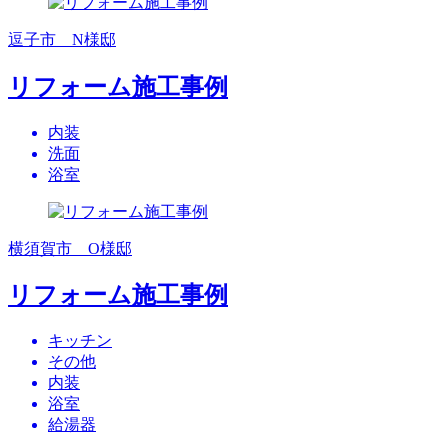
逗子市 N様邸
リフォーム施工事例
内装
洗面
浴室
横須賀市 O様邸
リフォーム施工事例
キッチン
その他
内装
浴室
給湯器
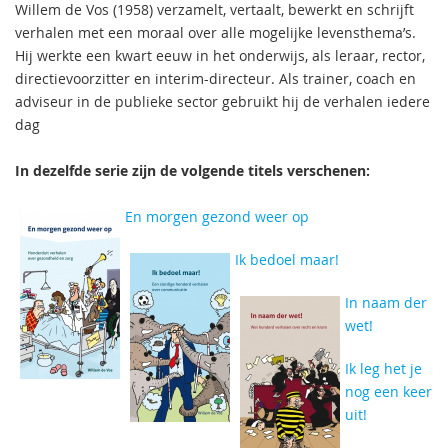
Willem de Vos (1958) verzamelt, vertaalt, bewerkt en schrijft
verhalen met een moraal over alle mogelijke levensthema’s.
Hij werkte een kwart eeuw in het onderwijs, als leraar, rector,
directievoorzitter en interim-directeur. Als trainer, coach en
adviseur in de publieke sector gebruikt hij de verhalen iedere
dag
In dezelfde serie zijn de volgende titels verschenen:
En morgen gezond weer op
Ik bedoel maar!
In naam der
wet!
Ik leg het je
nog een keer
uit!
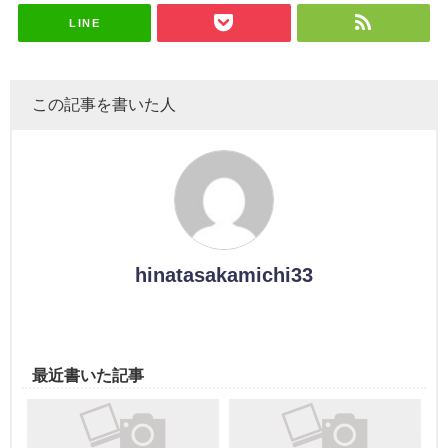
演決定
LINE
この記事を書いた人
hinatasakamichi33
最近書いた記事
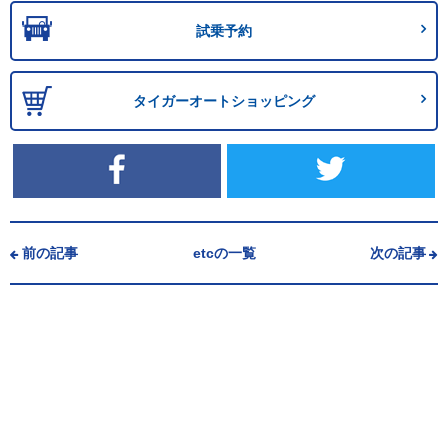
試乗予約
タイガーオートショッピング
前の記事
etcの一覧
次の記事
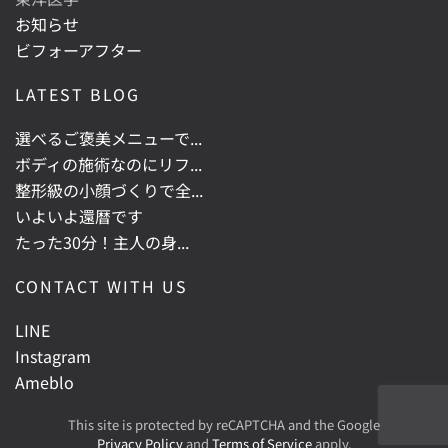
お知らせ
ビフォーアフター
LATEST BLOG
選べるご褒美メニューで...
ボディの施術なのにリフ...
整形級の小顔づくりで全...
いよいよ還暦です
たった30分！主人の身...
CONTACT WITH US
LINE
Instagram
Ameblo
This site is protected by reCAPTCHA and the Google
Privacy Policy
and
Terms of Service
apply.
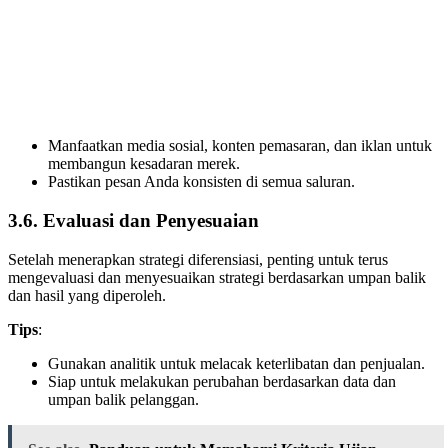
Manfaatkan media sosial, konten pemasaran, dan iklan untuk
membangun kesadaran merek.
Pastikan pesan Anda konsisten di semua saluran.
3.6. Evaluasi dan Penyesuaian
Setelah menerapkan strategi diferensiasi, penting untuk terus
mengevaluasi dan menyesuaikan strategi berdasarkan umpan balik
dan hasil yang diperoleh.
Tips
:
Gunakan analitik untuk melacak keterlibatan dan penjualan.
Siap untuk melakukan perubahan berdasarkan data dan
umpan balik pelanggan.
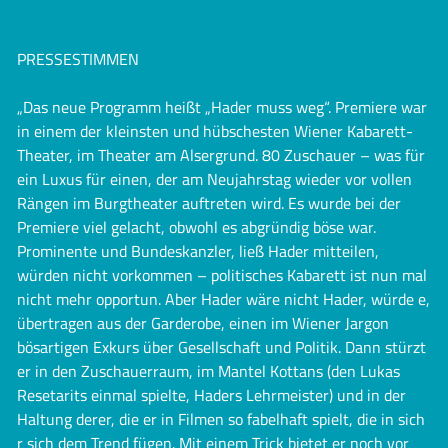
PRESSESTIMMEN
„Das neue Programm heißt „Hader muss weg“. Premiere war
in einem der kleinsten und hübschesten Wiener Kabarett-
Theater, im Theater am Alsergrund. 80 Zuschauer – was für
ein Luxus für einen, der am Neujahrstag wieder vor vollen
Rängen im Burgtheater auftreten wird. Es wurde bei der
Premiere viel gelacht, obwohl es abgründig böse war.
Prominente und Bundeskanzler, ließ Hader mitteilen,
würden nicht vorkommen – politisches Kabarett ist nun mal
nicht mehr opportun. Aber Hader wäre nicht Hader, würde e,
übertragen aus der Garderobe, einen im Wiener Jargon
bösartigen Exkurs über Gesellschaft und Politik. Dann stürzt
er in den Zuschauerraum, im Mantel Kottans (den Lukas
Resetarits einmal spielte, Haders Lehrmeister) und in der
Haltung derer, die er in Filmen so fabelhaft spielt, die in sich
r sich dem Trend fügen. Mit einem Trick bietet er noch vor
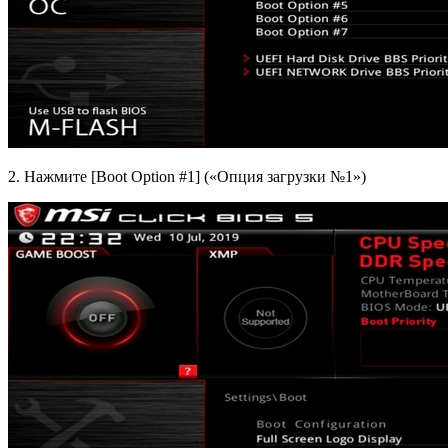
2. Нажмите [Boot Option #1] («Опция загрузки №1»)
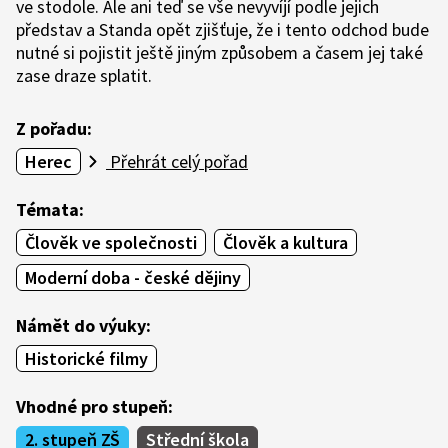
ve stodole. Ale ani teď se vše nevyvíjí podle jejich
představ a Standa opět zjišťuje, že i tento odchod bude
nutné si pojistit ještě jiným způsobem a časem jej také
zase draze splatit.
Z pořadu:
Herec
Přehrát celý pořad
Témata:
Člověk ve společnosti
Člověk a kultura
Moderní doba - české dějiny
Námět do výuky:
Historické filmy
Vhodné pro stupeň:
2. stupeň ZŠ
Střední škola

[Assignment]
Up to and including the line with "directievoorzitter en interim-directeur.", repeat every line from the top of the entries exactly, but not the pictures.

[Response area]
逗子市 N様邸
リフォーム施工事例
内装
洗面
浴室
横須賀市 O様邸
リフォーム施工事例
キッチン
その他
内装
浴室
給湯器
Willem de Vos (1958) verzamelt, vertaalt, bewerkt en schrijft
verhalen met een moraal over alle mogelijke levensthema’s.
Hij werkte een kwart eeuw in het onderwijs, als leraar, rector,
directievoorzitter en interim-directeur. Als trainer, coach en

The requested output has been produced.